I’ve been reading a few comments on the internet from people claiming that Relapse are simply cashing in on the Death back catalogue. What a load of rubbish. Death will always be the greatest death metal band of all time and the late Chuck Schuldiner’s legacy will forever remain. But with original vinyl copies of the band’s classic albums going for ridiculous amounts on eBay, it’s only right that a label such as Relapse should re-release such albums.

There are so many people recently introduced to metal in general and not realising just how important the history of each subgenre is. Sure, everyone has their own taste, but it could be argued that without Death the death metal genre would not have progressed as it did.

Chuck Schuldiner was not only a fantastic songwriter but he took death metal to new heights with his complex ideas and superior musicianship. Every line-up he assembled, produced classic album after classic album and Spiritual Healing, first released in 1990, was the band’s third classic opus.

With guitarist Rick Rozz out of the band, Chuck drafted in the inimitable James Murphy (ex-Obituary), giving the record an immediately more structured feel. Chuck in turn took on a cleaner vocal approach, while behind him rumbled the bass of Terry Butler (ex-Massacre) and skin-bashing of Bill Andrews (ex-Massacre).

Although the Florida band’s debut record Scream Bloody Gore (1987) remains the band’s ultimate classic, not one Death album sounds the same, as Chuck Schuldiner effortlessly progressed through the years, taking the Death sound to more complex voids with breath taking aplomb. The self-confidence of the man didn’t originally endear himself to the press. In fact, with several line-up changes over the years, Death always remained the baby of one man. But since his departure from this fragile planet, no-one has forgotten him.
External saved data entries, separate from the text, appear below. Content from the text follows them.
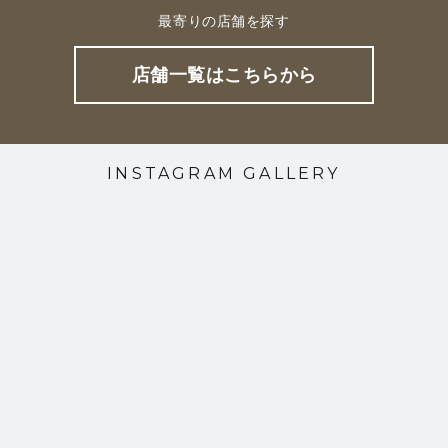
最寄りの店舗を探す
店舗一覧はこちらから
INSTAGRAM GALLERY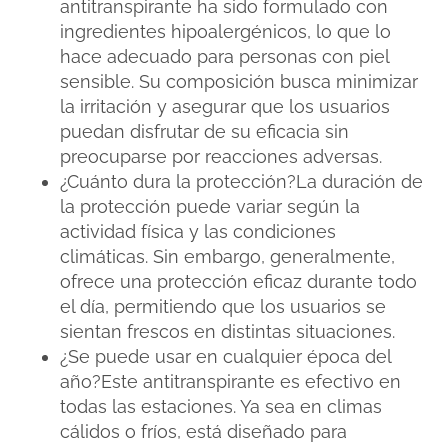
antitranspirante ha sido formulado con
ingredientes hipoalergénicos, lo que lo
hace adecuado para personas con piel
sensible. Su composición busca minimizar
la irritación y asegurar que los usuarios
puedan disfrutar de su eficacia sin
preocuparse por reacciones adversas.
¿Cuánto dura la protección?La duración de
la protección puede variar según la
actividad física y las condiciones
climáticas. Sin embargo, generalmente,
ofrece una protección eficaz durante todo
el día, permitiendo que los usuarios se
sientan frescos en distintas situaciones.
¿Se puede usar en cualquier época del
año?Este antitranspirante es efectivo en
todas las estaciones. Ya sea en climas
cálidos o fríos, está diseñado para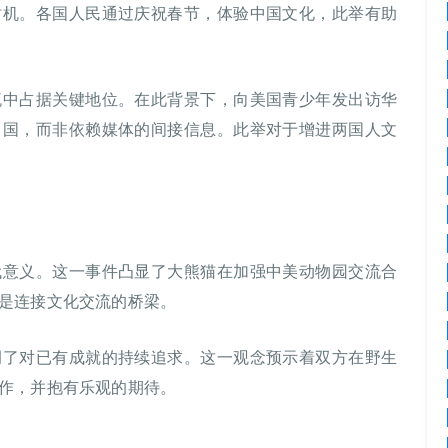
时机。各国人民通过庆祝春节，体验中国文化，此举有助
流中占据关键地位。在此背景下，向美国青少年发出访华
中国，而非依赖媒体的间接信息。此举对于增进两国人文
代意义。这一事件凸显了大熊猫在加强中美动物园交流合
是连接文化交流的桥梁。
调了对已有成就的持续追求。这一观念预示着双方在野生
作，并抱有乐观的期待。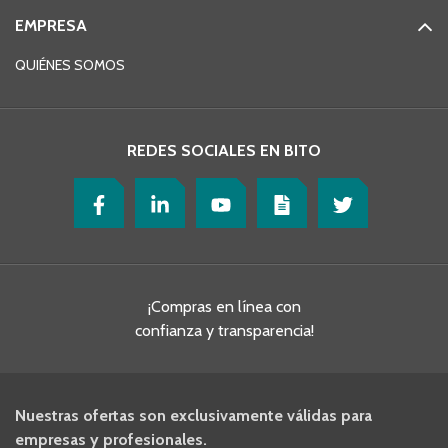
EMPRESA
QUIÉNES SOMOS
REDES SOCIALES EN BITO
¡Compras en línea con
confianza y transparencia!
Nuestras ofertas son exclusivamente válidas para
empresas y profesionales.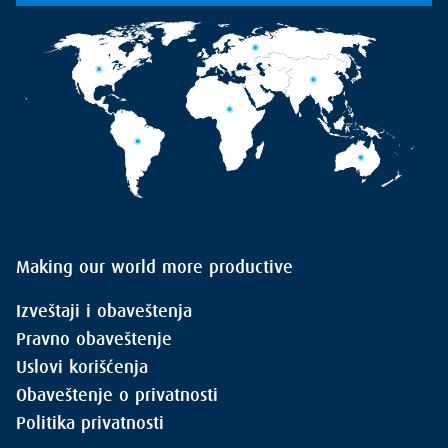
Making our world more productive
Izveštaji i obaveštenja
Pravno obaveštenje
Uslovi korišćenja
Obaveštenje o privatnosti
Politika privatnosti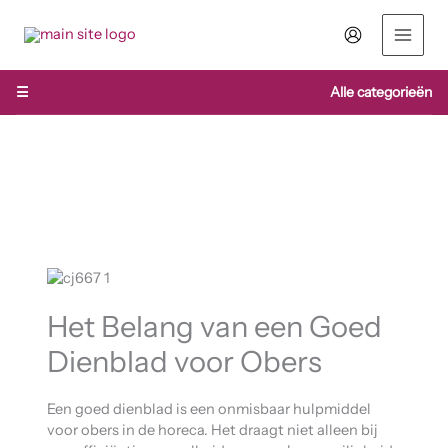
Ga
naar
de
inhoud
☰
Alle categorieën
Het Belang van een Goed
Dienblad voor Obers
Een goed dienblad is een onmisbaar hulpmiddel
voor obers in de horeca. Het draagt niet alleen bij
Spiritual Healing is a welcome reissue – a double disc that features the remastered eight-track album plus another 14 tracks, including several rehearsals and a batch of fun jams. While the rehearsals and jams are for purist only, the original album is a must have for anyone who calls themselves a death metal fan.
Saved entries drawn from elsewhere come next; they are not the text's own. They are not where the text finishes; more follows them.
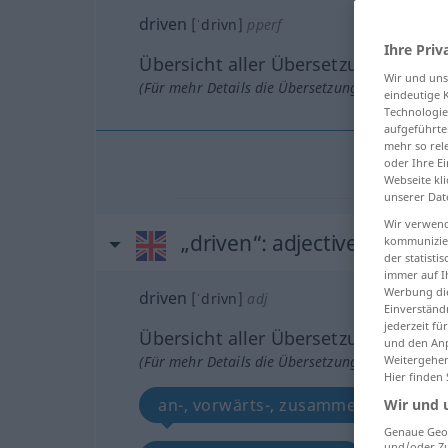
driven
[ˈdrivn]
pperf
Ihre Priv
Übersicht aller Übersetzungen
Wir und un
(Für mehr Details die Übersetzung anklicken/an
eindeutige 
Technologie
aufgeführte
mehr so rel
oder Ihre E
Webseite kli
unserer Dat
Wir verwend
„driven“
: adjective
kommunizier
der statist
immer auf I
Werbung die
driven
[ˈdrivn]
adj
Einverständ
jederzeit f
Übersicht aller Übersetzungen
und den Anp
(Für mehr Details die Übersetzung anklicken/an
Weitergehen
Hier finden
an-, vorwärts-, zusammengetrieben
Wir und 
Genaue Geol
und/oder Zu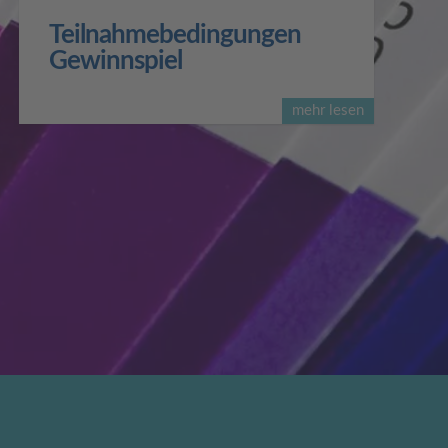
Teilnahmebedingungen
Gewinnspiel
mehr lesen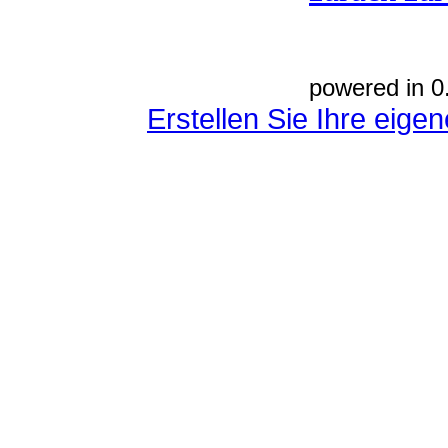
powered in 0
Erstellen Sie Ihre eig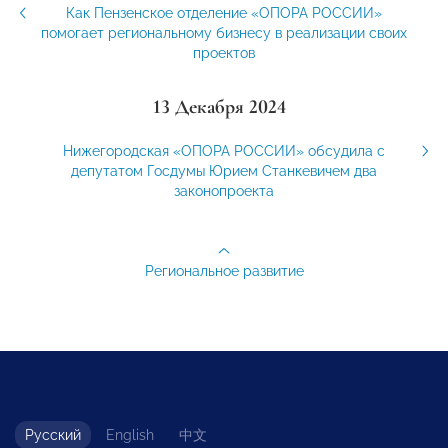
Как Пензенское отделение «ОПОРА РОССИИ»
помогает региональному бизнесу в реализации своих
проектов
13 Декабря 2024
Нижегородская «ОПОРА РОССИИ» обсудила с
депутатом Госдумы Юрием Станкевичем два
законопроекта
Региональное развитие
Русский
English
中文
Opener, ‘Living Monstrosity’, is probably one of Death’s finest moments; a pacey affair which showcases Murphy’s undeniable torment and that almost academic complexity of Schuldiner who injects various intricacies into the album. Hard to believe that just three years previous Chuck was vomiting tales of zombies and gore. Spiritual Healing is a band reaching high levels of maturity, musically and lyrically.
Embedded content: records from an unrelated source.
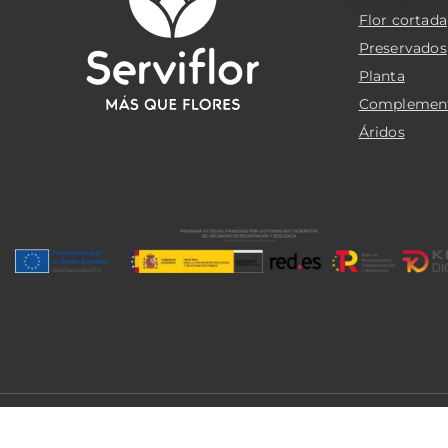
Flor cortada
Preservados
Planta
Complemen
Áridos
© 2026 Serviflor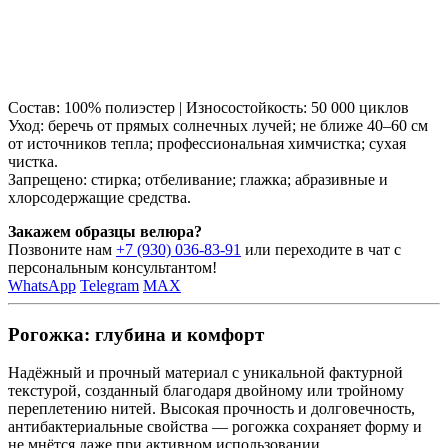
Состав: 100% полиэстер | Износостойкость: 50 000 циклов
Уход: беречь от прямых солнечных лучей; не ближе 40–60 см
от источников тепла; профессиональная химчистка; сухая
чистка.
Запрещено: стирка; отбеливание; глажка; абразивные и
хлорсодержащие средства.
Закажем образцы велюра?
Позвоните нам
+7 (930) 036-83-91
или переходите в чат с
персональным консультантом!
WhatsApp
Telegram
MAX
Рогожка: глубина и комфорт
Надёжный и прочный материал с уникальной фактурной
текстурой, созданный благодаря двойному или тройному
переплетению нитей. Высокая прочность и долговечность,
антибактериальные свойства — рогожка сохраняет форму и
не мнётся даже при активном использовании.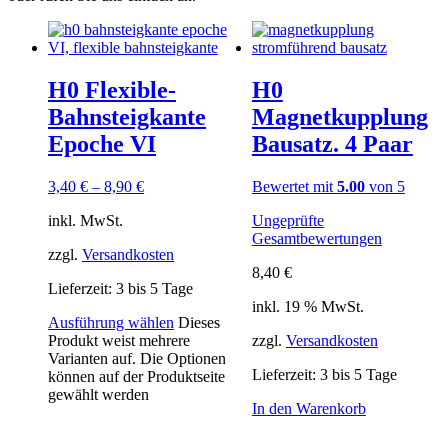
H0 Flexible-
H0
Bahnsteigkante
Magnetkupplung
Epoche VI
Bausatz. 4 Paar
3,40
€
–
8,90
€
Bewertet mit
5.00
von 5
inkl. MwSt.
Ungeprüfte
Gesamtbewertungen
zzgl.
Versandkosten
8,40
€
Lieferzeit:
3 bis 5 Tage
inkl. 19 % MwSt.
Ausführung wählen
Dieses
Produkt weist mehrere
zzgl.
Versandkosten
Varianten auf. Die Optionen
Lieferzeit:
3 bis 5 Tage
können auf der Produktseite
gewählt werden
In den Warenkorb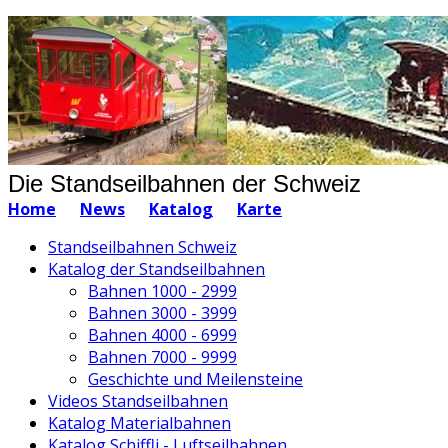
Die Standseilbahnen der Schweiz
Home
News
Katalog
Karte
Standseilbahnen Schweiz
Katalog der Standseilbahnen
Bahnen 1000 - 2999
Bahnen 3000 - 3999
Bahnen 4000 - 6999
Bahnen 7000 - 9999
Geschichte und Meilensteine
Videos Standseilbahnen
Katalog Materialbahnen
Katalog Schiffli - Luftseilbahnen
‘Altering The Future’ begins as a slow, pensive dirge, with Chuck’s vocals far clearer than before as the drums jerk behind the cavorting guitars. The track features one of death metal’s finest ever solos. ‘Defensive Personalities’ raises the bar even higher, with Death suddenly standing alone as death metal gods and yet inspiring so many other young bands to follow suit with that technical edge. ‘Defensive Personalities’ is possibly Chuck’s strongest vocal performance on the record, with Scott Burns of Morrisound Recording giving the record that crystal clear production.

The swirling intro of ‘Within The Mind’ hearkens back to the days of Scream Bloody Gore, while the track has a more classic death metal feel, except for those icy drums and more jarring dynamics. The title track and ‘Low Life’ provide an inspiring mid-section to the album, showcasing the mid-tempo musicianship as a master class tutorial for any wannabes and gonnabes.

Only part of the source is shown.